[Data extract]:
------------------------------------------------------------------------
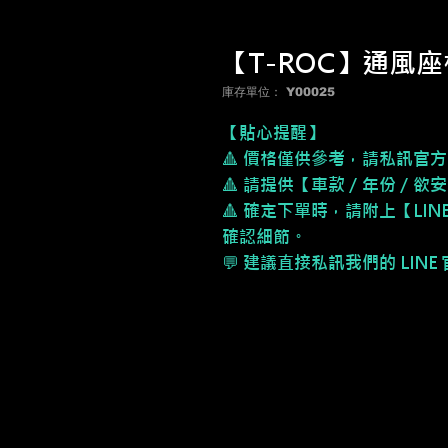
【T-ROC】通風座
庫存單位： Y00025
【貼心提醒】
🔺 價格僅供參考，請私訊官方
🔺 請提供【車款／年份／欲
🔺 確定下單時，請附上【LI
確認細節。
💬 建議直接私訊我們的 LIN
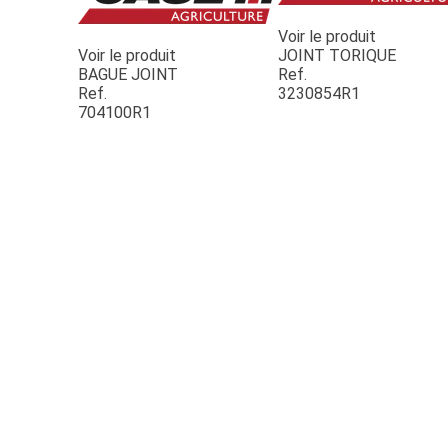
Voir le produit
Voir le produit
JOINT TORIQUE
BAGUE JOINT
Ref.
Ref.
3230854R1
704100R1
------------------------------------------------------------------------
[What the task requires]: Could you write the entries out again exactly, without their pictures?

[The answer]:
【T-ROC】通風座
庫存單位： Y00025
【貼心提醒】
🔺 價格僅供參考，請私訊官方
🔺 請提供【車款／年份／欲
🔺 確定下單時，請附上【LI
確認細節。
💬 建議直接私訊我們的 LIN
Voir le produit
Voir le produit
JOINT TORIQUE
BAGUE JOINT
Ref.
Ref.
3230854R1
704100R1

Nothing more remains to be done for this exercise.